Plongée dans l’univers Électro à la Philharmonie de Paris

Jusqu’au 11 août à la Philharmonie de Paris, l’exposition Electro, De Kraftwerk à Daft Punk propose une plongée dans l’univers de la musique électronique à travers son histoire, ses objets, ses artistes et ses esthétiques sonores et visuelles.

« Buy it, use it, break it, fix it, trash it, change it, mail it, upgrade it… ». Avant même de pénétrer dans l’espace d’exposition, la petite voix du robot de Daft Punk résonne déjà dans le hall de la Philharmonie de Paris. Petit point matériel à l’entrée : chacun se pare d’un casque pour pouvoir se brancher aux installations sonore de l’exposition.

L’événement Électro, De Kraftwerk à Daft Punk revient sur plus d’un siècle de bidouillage d’objets, de création de bruits en tout genre, d’une esthétique qui sort des sentiers battus dès les années 80 pour devenir un mouvement mondial de contestation et d’expression de la vie, fédéré autour de la musique électronique.

Musique et machines

On découvre l’exposition comme on entre dans le temple de l’électro. La musique est omniprésente, l’éclairage est sombre et nos sens sont stimulés de toutes parts.

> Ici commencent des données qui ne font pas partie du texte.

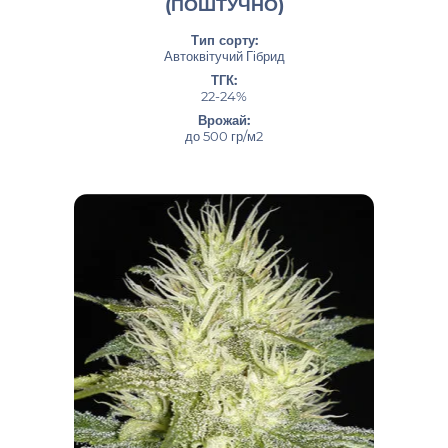
(ПОШТУЧНО)
Тип сорту:
Автоквітучий Гібрид
ТГК:
22-24%
Врожай:
до 500 гр/м2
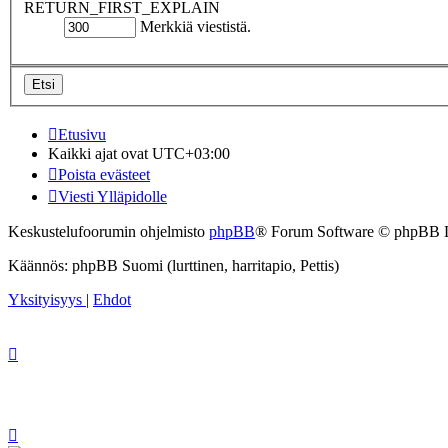
RETURN_FIRST_EXPLAIN
Merkkiä viestistä.
Etusivu
Kaikki ajat ovat
UTC+03:00
Poista evästeet
Viesti Ylläpidolle
Keskustelufoorumin ohjelmisto
phpBB
® Forum Software © phpBB 
Käännös: phpBB Suomi (lurttinen, harritapio, Pettis)
Yksityisyys
|
Ehdot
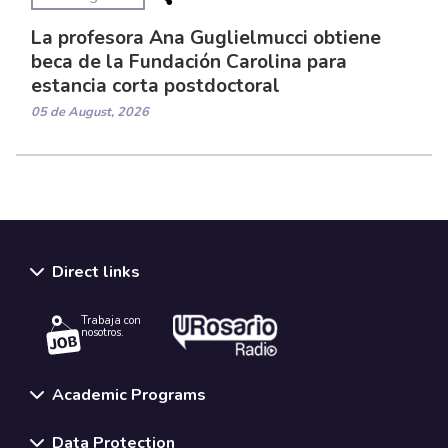
La profesora Ana Guglielmucci obtiene
beca de la Fundación Carolina para
estancia corta postdoctoral
05 de August, 2026
Direct links
Trabaja con
nosotros.
Academic Programs
Data Protection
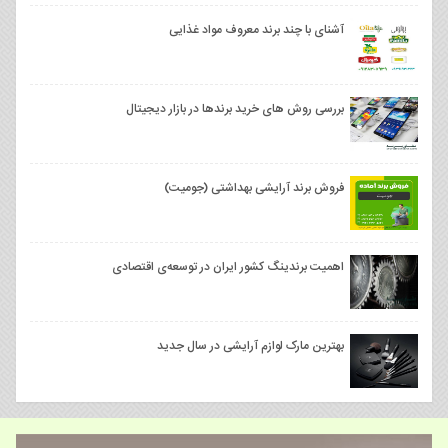
آشنای با چند برند معروف مواد غذایی
بررسی روش های خرید برندها در بازار دیجیتال
فروش برند آرایشی بهداشتی (جوميت)
اهمیت برندینگ کشور ایران در توسعه‌ی اقتصادی
بهترین مارک لوازم آرایشی در سال جدید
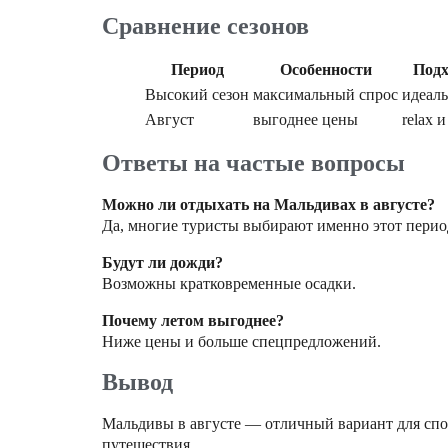
Сравнение сезонов
Период
Особенности
Подх
Высокий сезон
максимальный спрос
идеаль
Август
выгоднее цены
relax и
Ответы на частые вопросы
Можно ли отдыхать на Мальдивах в августе?
Да, многие туристы выбирают именно этот перио
Будут ли дожди?
Возможны кратковременные осадки.
Почему летом выгоднее?
Ниже цены и больше спецпредложений.
Вывод
Мальдивы в августе — отличный вариант для спок
путешествия.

Seuls quelques spots de lumière et des néons de couleurs nous éclairent. Poursuivis par la petite voix de Technologic mais aussi bercés par une playlist réalisée par Laurent Garnier, on découvre d’abord les pionniers, « femmes et hommes machines » qui ont œuvré à déconstruire les acquis musicaux du XXe siècle et créer un nouveau genre à partir de bricolage, d’expérimentations et d’instruments inventés dès 1901.

Une reconstitution du studio de Jean-Michel Jarre – Crédit : Marie Crabié

Aujourd’hui compilées dans des machines, ces fonctions de découpage et de collage de sons constituent le cœur de métier du DJ. Un travail que l’on peut visualiser grâce à la reconstitution du studio du célèbre Jean-Michel Jarre qui, pour l’occasion, a posé tous ses synthétiseurs dans un gros box en verre.

Mais l’événement n’invite pas seulement à admirer la musique mais plutôt à la créer, la matérialiser, la vivre. À l’image d’une installation interactive et didactique positionnée un peu plus loin dans le parcours de l’exposition, qui permet aux visiteurs de mettre en action une dizaine d’instruments sous leurs yeux grâce un petit clavier connecté.

Esthétique et codes

Au-delà de l’aspect technique de l’électro, c’est toute une esthétique que l’exposition présente. De nombreuses photos, créations visuelles numériques, vidéos et projets montrent les codes de ce genre musical et ses imaginaires qui évoluent dans le temps.

Un imaginaire qui s’incarne à travers l’oeuvre de Kraftwerk synthétisée par Ralf Hütter en 2017 avec le concept The Catalogue 12345678. Le projet est présenté en 3D invitant ainsi le visiteur à se plonger dans leur univers qui mêle son, image, film et poésie technologique.

Jacob Khrist, La DJ et musicienne Ellen Allien, Festival N.A.M.E., Roubaix, 2017 – Crédit : La Philharmonie de Paris via DP

Dans une scénographie sombre et labyrinthique, on s’imprègne de la culture électro, vécue comme un art total où la réalisation visuelle rejoint la création sonore pour une expérience enivrante. Au delà des machines et de la musique, l’événement entraîne le visiteur à la rencontre de la communauté humaine qui fait vivre la musique électronique, à travers de nombreuses photos et vidéos où les protagonistes s’abandonnent à ses rythmes enlevés et entêtants.

L’exposition Électro raconte un univers de la nuit, de la fête et de ses jeunes en quête de liberté qui refusent toute catégorisation, sociale, politique ou sexuelle. On en ressort avec les sens un peu chamboulés par tant de sollicitations visuelles et sonores, mais avec une idée globale de ce qu’est la musique électronique, un art trandisciplinaire qui raconte la société et incite à rêver.

Électro De Kraftwerk à Daft Punk, jusqu’au 11 août 2019 à la Philharmonie de Paris, 221 avenue Jean Jaurès, Paris 19ème. Tarif: 0-11€.